The three most important things at Zayo are the investors, the investors, and the investors. After the Private Equity investors, it is the CEO who holds the largest equity stake in the company. Every company tries to make as much money as possible, but Zayo is hyper-focused on the bottom line. The most important factor in any decision is how will this impact Equity IRR. Their stated goal has been 30% equity IRR and they have consistently achieved that in the past. There are numerous mechanisms built into their systems to ensure that various financial measures are met with every contract and every sale.
While there is nothing wrong with that, there are trade-offs and sacrifices that must be made to achieve these goals. While Zayo likes to advertise itself as an entrepreneurial, innovative company, they have essentially been running the same game plan since inception: identify undervalued assets to purchase, integrate them as quickly as possible to achieve the greatest amount of synergies (layoffs, cost-cutting, network optimizations etc) and them monetize those assets as quickly as possible. They like to say they act quickly and make course corrections later. They are very good at this and brutally efficient, but as much as the CEO would like to believe that he has built a newer and better type of company, it is more about operational efficiency than real innovation.

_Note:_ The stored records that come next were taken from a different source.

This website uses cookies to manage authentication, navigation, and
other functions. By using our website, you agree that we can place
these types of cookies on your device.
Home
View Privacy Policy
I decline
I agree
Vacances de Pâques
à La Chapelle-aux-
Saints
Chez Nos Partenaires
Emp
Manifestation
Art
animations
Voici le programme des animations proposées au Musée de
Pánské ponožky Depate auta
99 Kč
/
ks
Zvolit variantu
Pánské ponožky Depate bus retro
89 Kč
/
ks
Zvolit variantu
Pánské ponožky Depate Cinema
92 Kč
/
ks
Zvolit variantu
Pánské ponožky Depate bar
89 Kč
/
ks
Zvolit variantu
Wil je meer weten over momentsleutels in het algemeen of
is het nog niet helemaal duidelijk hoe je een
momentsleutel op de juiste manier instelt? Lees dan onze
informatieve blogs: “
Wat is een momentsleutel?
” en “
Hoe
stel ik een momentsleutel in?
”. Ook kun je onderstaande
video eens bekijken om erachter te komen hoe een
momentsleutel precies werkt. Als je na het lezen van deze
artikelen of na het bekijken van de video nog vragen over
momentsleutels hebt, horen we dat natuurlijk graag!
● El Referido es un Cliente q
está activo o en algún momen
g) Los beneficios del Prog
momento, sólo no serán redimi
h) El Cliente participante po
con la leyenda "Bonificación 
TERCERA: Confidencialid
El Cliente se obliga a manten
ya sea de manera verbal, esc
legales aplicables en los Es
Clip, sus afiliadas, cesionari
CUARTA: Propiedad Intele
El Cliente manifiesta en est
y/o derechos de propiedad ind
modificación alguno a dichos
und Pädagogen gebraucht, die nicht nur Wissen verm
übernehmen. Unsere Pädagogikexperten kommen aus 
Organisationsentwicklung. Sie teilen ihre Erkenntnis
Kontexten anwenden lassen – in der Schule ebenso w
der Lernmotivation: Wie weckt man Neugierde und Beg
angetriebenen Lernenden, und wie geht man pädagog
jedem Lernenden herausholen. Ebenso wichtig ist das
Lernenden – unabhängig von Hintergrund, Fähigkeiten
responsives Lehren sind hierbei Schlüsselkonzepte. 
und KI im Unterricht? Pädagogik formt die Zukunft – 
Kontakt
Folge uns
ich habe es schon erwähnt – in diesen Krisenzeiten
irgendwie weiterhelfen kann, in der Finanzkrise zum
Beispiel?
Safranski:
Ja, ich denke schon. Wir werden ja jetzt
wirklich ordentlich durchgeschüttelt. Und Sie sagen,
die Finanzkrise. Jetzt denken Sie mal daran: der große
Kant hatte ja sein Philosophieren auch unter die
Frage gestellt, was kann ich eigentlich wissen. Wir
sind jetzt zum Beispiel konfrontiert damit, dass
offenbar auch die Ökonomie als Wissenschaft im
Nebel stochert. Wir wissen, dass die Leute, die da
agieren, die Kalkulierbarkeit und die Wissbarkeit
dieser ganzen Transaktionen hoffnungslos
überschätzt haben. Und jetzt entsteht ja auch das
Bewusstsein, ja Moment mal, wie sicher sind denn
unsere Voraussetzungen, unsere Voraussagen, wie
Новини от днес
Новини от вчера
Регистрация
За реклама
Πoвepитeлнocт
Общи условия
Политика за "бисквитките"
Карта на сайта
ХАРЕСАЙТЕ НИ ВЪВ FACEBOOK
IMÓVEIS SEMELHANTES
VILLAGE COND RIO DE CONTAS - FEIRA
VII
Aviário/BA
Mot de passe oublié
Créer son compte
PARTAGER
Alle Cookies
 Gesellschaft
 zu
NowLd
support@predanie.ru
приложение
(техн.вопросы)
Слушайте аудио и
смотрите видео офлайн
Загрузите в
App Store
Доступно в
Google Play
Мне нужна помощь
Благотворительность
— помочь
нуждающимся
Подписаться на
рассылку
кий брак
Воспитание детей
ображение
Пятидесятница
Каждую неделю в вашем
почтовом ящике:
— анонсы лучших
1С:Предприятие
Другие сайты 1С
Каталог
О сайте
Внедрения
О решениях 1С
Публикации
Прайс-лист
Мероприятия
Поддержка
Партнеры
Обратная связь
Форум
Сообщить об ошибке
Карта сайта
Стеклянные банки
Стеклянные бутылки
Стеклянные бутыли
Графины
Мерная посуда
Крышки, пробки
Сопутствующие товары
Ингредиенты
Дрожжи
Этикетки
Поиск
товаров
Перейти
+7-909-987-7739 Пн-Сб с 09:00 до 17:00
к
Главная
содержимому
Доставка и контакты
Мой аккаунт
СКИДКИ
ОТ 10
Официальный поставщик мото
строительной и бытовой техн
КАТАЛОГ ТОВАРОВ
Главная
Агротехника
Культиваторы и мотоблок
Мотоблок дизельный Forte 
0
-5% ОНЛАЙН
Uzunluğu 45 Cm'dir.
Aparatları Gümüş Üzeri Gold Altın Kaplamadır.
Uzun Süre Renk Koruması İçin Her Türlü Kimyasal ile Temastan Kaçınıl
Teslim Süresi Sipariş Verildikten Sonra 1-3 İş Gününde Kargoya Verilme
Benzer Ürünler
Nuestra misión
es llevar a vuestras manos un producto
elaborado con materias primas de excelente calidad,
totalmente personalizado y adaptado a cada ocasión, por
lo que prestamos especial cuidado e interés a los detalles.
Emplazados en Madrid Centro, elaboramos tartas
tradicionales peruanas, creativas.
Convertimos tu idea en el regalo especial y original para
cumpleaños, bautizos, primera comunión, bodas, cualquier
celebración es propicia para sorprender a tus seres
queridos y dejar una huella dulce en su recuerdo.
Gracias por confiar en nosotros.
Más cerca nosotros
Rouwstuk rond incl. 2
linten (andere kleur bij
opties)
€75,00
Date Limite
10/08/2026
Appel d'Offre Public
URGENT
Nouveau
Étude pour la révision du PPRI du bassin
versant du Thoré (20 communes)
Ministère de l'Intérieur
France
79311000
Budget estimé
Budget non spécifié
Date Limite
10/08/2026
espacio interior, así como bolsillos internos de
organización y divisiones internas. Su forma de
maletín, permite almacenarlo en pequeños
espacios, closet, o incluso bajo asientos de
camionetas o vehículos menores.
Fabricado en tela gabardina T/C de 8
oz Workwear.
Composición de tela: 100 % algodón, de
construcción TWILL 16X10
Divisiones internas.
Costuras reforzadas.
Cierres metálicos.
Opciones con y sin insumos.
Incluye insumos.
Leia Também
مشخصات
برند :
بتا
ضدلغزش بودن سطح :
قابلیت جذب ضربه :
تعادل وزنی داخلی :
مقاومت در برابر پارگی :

In addition, the company runs very lean and resources are hard to come by. Less money is invested in hiring and retaining quality employees and the other resources that are required to keep a communications company -- even an infrastructure services company -- performing at a high level. As a result customers are less satisfied and employee morale suffers.
Zayo tries to instill a work hard / play hard culture and many employees seem to wear this as a badge of honor. So what if everyone is working 60-80 hour weeks, you have not received a raise in your base salary in four years, and your family was wondering where you were while you were checking email for 2-3 hours every night on your last "Zaycation"? I think that a lot of employees put up with this because it is so common and they look on the bright side and hope that the things that they don't like will get better.
Hope is not a strategy. Sometimes you have to take an objective look at your surroundings and make a decision. Zayo can be good for some employees -- especially if you are young, work in the Boulder office, and are looking to develop resume experience as quickly as possible and don't necessarily care about being paid at market rates. But it is dangerous and naive to think that the CEO, executive management team, or your manager care about you personally or your career development. They don't. This company cares about the investors and how you can contribute to the bottom line. They don't care about employees or even really the customers -- those are just a means to an end.
Zayo also expects that you do as you are told and is not open to many suggestions, even constructive ones. The CEO assumes that he has all of the answers and that if something did not meet his high expectations then it must be someone else's fault and a change must be made immediately. He is not open to other viewpoints and does not react well to any bad news. As a result most people will try to sweep anything negative under the carpet or blame it on another group or person if it cannot be concealed which does not least to any lasting change or meaningful improvements to the company. That's not leadership.
The prevailing attitude -- which has been demonstrated by the CEO's responses to previous Glassdoor posts -- has been to disagree with any negative observations where possible and then simply dismiss others by saying that person wasn't the "right fit" for Zayo -- basically don't let the door hit you on the way out.
Obviously Zayo could have changed certain things if they had wanted to --- the sales compensation plan, regular employee reviews and merit-based raises, adding resources where needed. Actions speak louder than words. It will be interesting to see now that the lockup has expired and as pre-IPO equity continues to vest if anything will change in the future.